Die Vernehmungen der entsprechenden Auskunftspersonen waren vorliegend auch nicht deshalb entbehrlich, weil unabhängig vom Ergebnis dieser Vernehmungen eine positive Prognose zugunsten des Beschwerdeführers sicher ausgeschlossen werden konnte.

Die Gerichte erkennen zwar, dass der Beschwerdeführer sich einer intensiven therapeutischen Behandlung unterzogen und diese nach Einschätzung der Therapeutin auch erfolgreich abgeschlossen habe. Dieser Umstand wird jedoch im Rahmen der Legalprognose nicht konkretisiert oder gewichtet, sondern bleibt letztlich außer Betracht.
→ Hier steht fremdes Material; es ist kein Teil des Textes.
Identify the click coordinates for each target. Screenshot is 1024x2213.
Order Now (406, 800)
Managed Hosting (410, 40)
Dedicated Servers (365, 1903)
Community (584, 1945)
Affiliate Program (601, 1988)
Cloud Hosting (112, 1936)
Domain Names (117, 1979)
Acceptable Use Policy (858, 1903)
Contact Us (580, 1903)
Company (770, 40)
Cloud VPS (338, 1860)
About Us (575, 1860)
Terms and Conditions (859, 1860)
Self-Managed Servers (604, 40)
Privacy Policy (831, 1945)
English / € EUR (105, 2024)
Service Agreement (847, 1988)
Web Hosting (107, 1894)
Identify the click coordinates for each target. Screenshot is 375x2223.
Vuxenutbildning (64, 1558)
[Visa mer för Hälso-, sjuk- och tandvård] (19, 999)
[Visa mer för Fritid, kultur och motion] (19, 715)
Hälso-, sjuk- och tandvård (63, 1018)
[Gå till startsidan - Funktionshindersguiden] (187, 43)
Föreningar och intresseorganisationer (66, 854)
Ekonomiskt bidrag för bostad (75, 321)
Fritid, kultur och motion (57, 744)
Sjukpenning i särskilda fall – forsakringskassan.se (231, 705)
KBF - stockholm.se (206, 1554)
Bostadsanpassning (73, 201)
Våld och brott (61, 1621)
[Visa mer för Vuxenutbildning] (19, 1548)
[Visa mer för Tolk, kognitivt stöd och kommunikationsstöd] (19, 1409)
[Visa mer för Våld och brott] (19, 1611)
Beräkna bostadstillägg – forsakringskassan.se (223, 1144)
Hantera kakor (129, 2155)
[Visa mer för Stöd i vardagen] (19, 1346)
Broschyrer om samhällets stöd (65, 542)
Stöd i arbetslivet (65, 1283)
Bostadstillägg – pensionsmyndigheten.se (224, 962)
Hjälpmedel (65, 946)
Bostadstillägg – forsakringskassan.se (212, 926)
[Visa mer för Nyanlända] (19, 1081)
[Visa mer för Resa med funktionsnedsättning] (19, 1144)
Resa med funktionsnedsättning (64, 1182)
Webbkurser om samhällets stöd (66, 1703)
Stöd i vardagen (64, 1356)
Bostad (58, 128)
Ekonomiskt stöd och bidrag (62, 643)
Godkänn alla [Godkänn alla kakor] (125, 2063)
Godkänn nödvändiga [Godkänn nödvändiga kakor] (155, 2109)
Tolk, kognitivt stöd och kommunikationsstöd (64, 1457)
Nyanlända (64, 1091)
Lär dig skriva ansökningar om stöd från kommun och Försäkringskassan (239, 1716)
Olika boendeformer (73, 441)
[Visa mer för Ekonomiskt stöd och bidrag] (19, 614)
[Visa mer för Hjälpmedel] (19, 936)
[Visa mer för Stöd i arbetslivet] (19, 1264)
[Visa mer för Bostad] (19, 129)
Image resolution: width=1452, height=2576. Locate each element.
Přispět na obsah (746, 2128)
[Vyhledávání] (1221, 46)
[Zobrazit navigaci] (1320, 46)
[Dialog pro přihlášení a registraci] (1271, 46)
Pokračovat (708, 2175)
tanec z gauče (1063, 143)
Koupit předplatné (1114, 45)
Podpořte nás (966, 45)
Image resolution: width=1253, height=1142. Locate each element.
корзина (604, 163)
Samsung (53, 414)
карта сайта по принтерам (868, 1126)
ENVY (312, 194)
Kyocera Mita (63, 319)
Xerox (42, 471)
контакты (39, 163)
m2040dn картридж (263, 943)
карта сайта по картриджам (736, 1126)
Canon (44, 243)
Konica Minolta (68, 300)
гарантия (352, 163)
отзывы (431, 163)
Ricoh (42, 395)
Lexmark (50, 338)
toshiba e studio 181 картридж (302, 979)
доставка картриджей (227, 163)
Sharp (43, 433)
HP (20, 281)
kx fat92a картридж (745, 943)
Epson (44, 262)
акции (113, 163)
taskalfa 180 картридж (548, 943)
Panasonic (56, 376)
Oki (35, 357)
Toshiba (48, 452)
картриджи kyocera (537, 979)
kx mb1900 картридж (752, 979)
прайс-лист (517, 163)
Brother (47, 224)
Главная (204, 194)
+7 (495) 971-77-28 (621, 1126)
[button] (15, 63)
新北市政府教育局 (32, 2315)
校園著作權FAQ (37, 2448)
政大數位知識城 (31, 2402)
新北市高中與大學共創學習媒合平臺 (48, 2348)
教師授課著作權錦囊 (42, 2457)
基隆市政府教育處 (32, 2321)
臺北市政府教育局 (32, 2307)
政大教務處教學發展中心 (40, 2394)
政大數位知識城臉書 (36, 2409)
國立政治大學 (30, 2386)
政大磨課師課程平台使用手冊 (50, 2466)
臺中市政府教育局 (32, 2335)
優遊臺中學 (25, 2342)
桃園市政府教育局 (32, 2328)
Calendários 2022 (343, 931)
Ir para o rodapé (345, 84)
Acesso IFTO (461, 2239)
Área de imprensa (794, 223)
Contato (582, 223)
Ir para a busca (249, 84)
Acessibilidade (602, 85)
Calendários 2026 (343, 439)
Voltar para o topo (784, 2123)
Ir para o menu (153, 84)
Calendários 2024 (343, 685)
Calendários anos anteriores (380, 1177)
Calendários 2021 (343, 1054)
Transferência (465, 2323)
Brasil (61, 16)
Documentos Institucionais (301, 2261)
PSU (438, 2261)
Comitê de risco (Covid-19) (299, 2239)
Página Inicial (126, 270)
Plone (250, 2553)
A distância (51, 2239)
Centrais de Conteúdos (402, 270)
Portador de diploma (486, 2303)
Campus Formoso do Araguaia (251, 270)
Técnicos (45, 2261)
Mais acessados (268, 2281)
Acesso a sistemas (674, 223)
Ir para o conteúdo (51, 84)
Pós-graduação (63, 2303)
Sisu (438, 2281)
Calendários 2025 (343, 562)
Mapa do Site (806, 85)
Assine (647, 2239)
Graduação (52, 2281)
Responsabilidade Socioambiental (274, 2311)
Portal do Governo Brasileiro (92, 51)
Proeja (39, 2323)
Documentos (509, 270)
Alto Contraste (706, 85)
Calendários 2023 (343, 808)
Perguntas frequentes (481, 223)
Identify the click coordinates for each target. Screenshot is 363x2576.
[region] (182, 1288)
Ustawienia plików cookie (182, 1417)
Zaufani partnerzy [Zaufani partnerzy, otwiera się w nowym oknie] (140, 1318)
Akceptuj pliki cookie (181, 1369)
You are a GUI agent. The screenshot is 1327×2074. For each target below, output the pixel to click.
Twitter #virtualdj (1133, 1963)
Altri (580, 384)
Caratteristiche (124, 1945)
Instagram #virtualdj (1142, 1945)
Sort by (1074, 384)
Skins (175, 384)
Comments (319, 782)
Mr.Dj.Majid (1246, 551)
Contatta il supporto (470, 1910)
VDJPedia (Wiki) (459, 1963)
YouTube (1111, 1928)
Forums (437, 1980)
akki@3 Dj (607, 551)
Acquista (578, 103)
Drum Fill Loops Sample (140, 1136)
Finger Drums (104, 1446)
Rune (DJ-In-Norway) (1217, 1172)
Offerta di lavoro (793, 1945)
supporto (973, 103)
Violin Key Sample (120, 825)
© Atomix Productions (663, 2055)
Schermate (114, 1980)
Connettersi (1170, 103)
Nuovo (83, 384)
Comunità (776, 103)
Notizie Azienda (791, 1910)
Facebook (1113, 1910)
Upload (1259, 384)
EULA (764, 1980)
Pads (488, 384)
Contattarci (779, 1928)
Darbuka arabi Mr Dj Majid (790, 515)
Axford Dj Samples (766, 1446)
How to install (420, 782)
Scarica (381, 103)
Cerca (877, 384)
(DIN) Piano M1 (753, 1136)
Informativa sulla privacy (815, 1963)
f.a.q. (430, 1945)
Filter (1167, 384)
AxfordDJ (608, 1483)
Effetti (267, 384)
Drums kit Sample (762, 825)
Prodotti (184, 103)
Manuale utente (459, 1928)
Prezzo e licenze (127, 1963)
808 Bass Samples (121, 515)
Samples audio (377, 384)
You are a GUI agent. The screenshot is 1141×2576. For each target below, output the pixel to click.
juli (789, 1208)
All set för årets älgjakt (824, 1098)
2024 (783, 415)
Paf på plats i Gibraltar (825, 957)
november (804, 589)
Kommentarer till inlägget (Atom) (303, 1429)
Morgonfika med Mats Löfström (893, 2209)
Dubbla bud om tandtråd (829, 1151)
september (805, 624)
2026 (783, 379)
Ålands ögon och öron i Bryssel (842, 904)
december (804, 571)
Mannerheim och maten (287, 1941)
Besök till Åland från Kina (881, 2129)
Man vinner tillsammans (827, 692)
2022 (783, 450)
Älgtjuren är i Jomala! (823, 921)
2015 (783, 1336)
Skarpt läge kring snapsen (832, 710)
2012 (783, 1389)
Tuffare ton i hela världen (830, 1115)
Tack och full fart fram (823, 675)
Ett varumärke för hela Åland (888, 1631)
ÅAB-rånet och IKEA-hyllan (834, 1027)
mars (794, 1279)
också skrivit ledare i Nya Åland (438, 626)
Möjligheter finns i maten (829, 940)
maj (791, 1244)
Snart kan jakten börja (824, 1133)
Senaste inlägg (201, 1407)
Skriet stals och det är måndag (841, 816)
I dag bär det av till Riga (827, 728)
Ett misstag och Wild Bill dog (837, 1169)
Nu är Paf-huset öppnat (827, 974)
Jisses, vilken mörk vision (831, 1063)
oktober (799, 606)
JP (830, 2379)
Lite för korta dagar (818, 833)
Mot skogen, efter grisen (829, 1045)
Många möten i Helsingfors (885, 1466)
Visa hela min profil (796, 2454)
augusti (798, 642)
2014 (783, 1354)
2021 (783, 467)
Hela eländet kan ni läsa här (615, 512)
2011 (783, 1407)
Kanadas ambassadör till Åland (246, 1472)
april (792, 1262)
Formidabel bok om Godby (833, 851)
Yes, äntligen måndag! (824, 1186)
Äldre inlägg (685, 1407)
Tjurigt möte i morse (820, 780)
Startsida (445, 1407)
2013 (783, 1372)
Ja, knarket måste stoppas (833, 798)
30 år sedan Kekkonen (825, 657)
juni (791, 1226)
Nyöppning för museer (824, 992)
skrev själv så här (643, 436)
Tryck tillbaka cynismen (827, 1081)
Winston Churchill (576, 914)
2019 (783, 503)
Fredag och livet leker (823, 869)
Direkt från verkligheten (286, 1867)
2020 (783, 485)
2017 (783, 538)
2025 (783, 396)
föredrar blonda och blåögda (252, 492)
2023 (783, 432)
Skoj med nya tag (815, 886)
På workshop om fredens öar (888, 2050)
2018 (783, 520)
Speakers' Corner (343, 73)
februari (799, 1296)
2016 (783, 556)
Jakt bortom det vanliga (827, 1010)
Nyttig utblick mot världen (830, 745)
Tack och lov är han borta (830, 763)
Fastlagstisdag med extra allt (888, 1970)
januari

Stattdessen wird auf die Bedeutung eines schützenden Vollzugsumfelds und die zu kurze Erprobung in Lockerungen verwiesen. Dies vermag den Verzicht auf die gebotenen Vernehmungen nicht zu rechtfertigen.

Die negative Legalprognose zulasten des Beschwerdeführers beruht folglich erneut auf dem Verstoß gegen das Gebot bestmöglicher Sachaufklärung und verletzt den Beschwerdeführer in seinem Freiheitsgrundrecht aus Art. 2 Abs. 2 Satz 2 in Verbindung mit Art. 104 Abs. 2 Satz 1 GG.